O ministro Alexandre de Moraes, do STF, está no centro de polêmicas durante a primeira semana de depoimentos no processo contra o núcleo golpista de 2022, que inclui o ex-presidente Jair Bolsonaro. Moraes insinuou que o general Marco Antônio Freire Gomes mentia em seu depoimento e ameaçou prender o ex-ministro da Defesa Aldo Rebelo por desacato. A condução do processo gerou críticas de advogados, que alegam violação do contraditório e falta de tempo para analisar as provas.

Durante a audiência, Freire Gomes apresentou uma versão menos contundente sobre o golpismo de Bolsonaro, o que levou Moraes a interromper e questionar a veracidade de suas declarações. O general, com 50 anos de Exército, defendeu sua honestidade, afirmando que nunca mentiria. Na sequência, Aldo Rebelo, ao discutir a interpretação de uma frase, foi advertido por Moraes, que afirmou que ele poderia ser preso se não se comportasse.

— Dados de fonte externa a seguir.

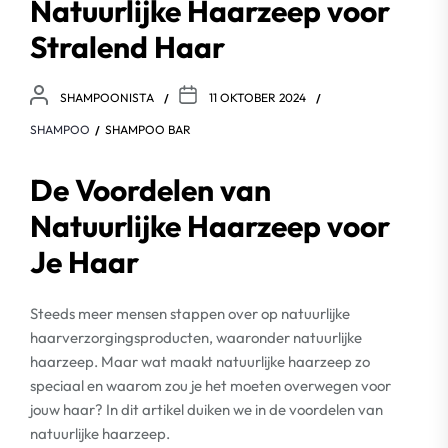
Natuurlijke Haarzeep voor
Stralend Haar
SHAMPOONISTA
11 OKTOBER 2024
SHAMPOO
SHAMPOO BAR
De Voordelen van
Natuurlijke Haarzeep voor
Je Haar
Steeds meer mensen stappen over op natuurlijke
haarverzorgingsproducten, waaronder natuurlijke
haarzeep. Maar wat maakt natuurlijke haarzeep zo
speciaal en waarom zou je het moeten overwegen voor
jouw haar? In dit artikel duiken we in de voordelen van
natuurlijke haarzeep.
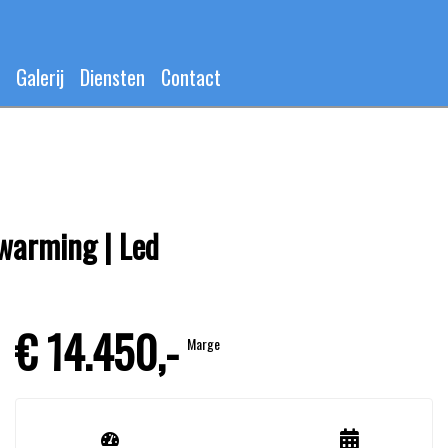
Galerij
Diensten
Contact
rwarming | Led
€ 14.450,-
Marge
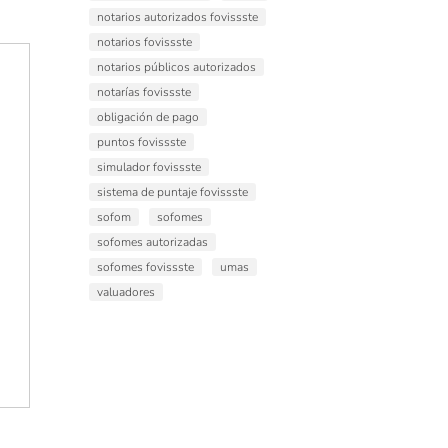
notarios autorizados fovissste
notarios fovissste
notarios públicos autorizados
notarías fovissste
obligación de pago
puntos fovissste
simulador fovissste
sistema de puntaje fovissste
sofom
sofomes
sofomes autorizadas
sofomes fovissste
umas
valuadores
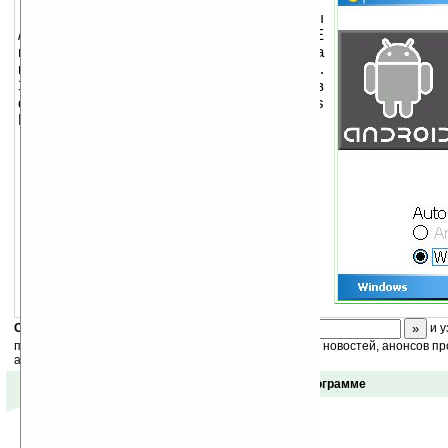
Если у вас есть файлы
/Android/CLRCAD.exe, /Android/HARET.EXE
и прописаны пути, то программа
предоставит вам при загрузке выбор ОС.
Значение таймера аможно поменять в
файле /Program Files/Android Windows
Boot/Delay.txt.
Скоро
конкурс
с призами! Подпишитесь:
и у
получайте ежедневный или еженедельный дайджест новостей, анонсов пр
акций сайта на ваш почтовый ящик.
Отзывы о программе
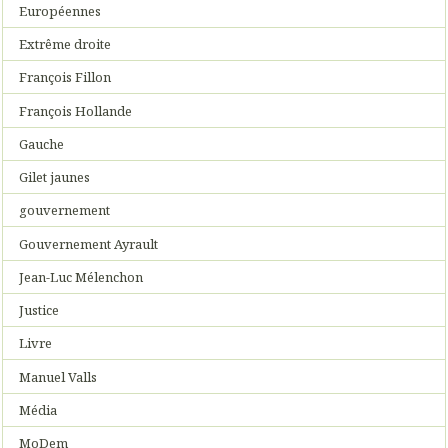
Européennes
Extrême droite
François Fillon
François Hollande
Gauche
Gilet jaunes
gouvernement
Gouvernement Ayrault
Jean-Luc Mélenchon
Justice
Livre
Manuel Valls
Média
MoDem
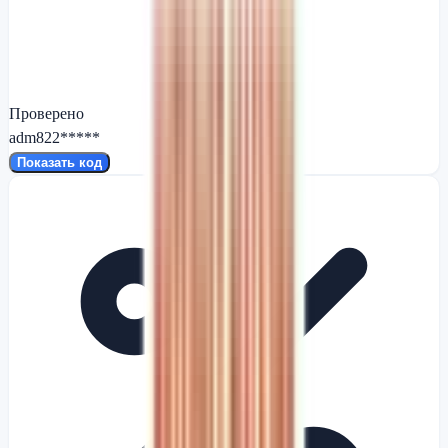
Проверено
adm822*****
Показать код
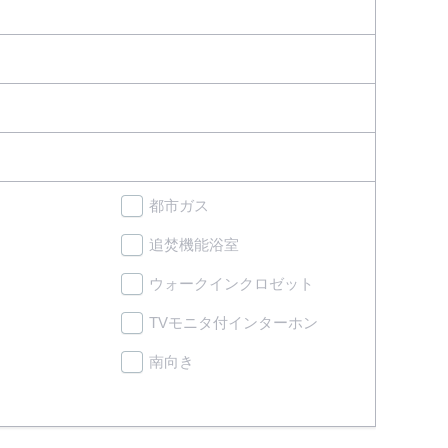
都市ガス
追焚機能浴室
ウォークインクロゼット
TVモニタ付インターホン
南向き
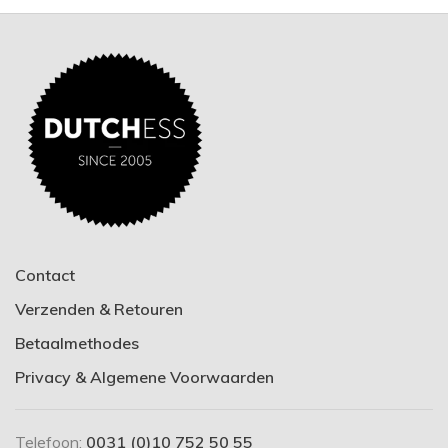
Contact
Verzenden & Retouren
Betaalmethodes
Privacy & Algemene Voorwaarden
Telefoon:
0031 (0)10 752 50 55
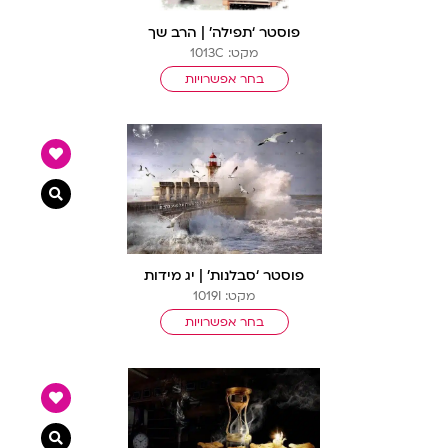
פוסטר ‘תפילה’ | הרב שך
מקט: 1013C
בחר אפשרויות
צפייה מ
פוסטר ‘סבלנות’ | יג מידות
מקט: 1019I
בחר אפשרויות
צפייה מ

Os advogados dos réus criticam a pressa do processo, alegando que a Polícia Federal só disponibilizou os dados apreendidos recentemente, dificultando a análise das provas. A defesa de Bolsonaro solicitou o adiamento dos depoimentos, argumentando que a falta de acesso ao material compromete o direito ao contraditório. Especialistas em direito processual penal apontam que a condução de Moraes tem sido excepcional, com procedimentos que fogem do habitual.

A Ordem dos Advogados do Brasil (OAB) tem atuado em defesa das prerrogativas dos advogados envolvidos, garantindo que as violações sejam registradas. A situação no STF continua a gerar debates sobre a imparcialidade e a condução do processo, com a expectativa de novos desdobramentos nas próximas semanas.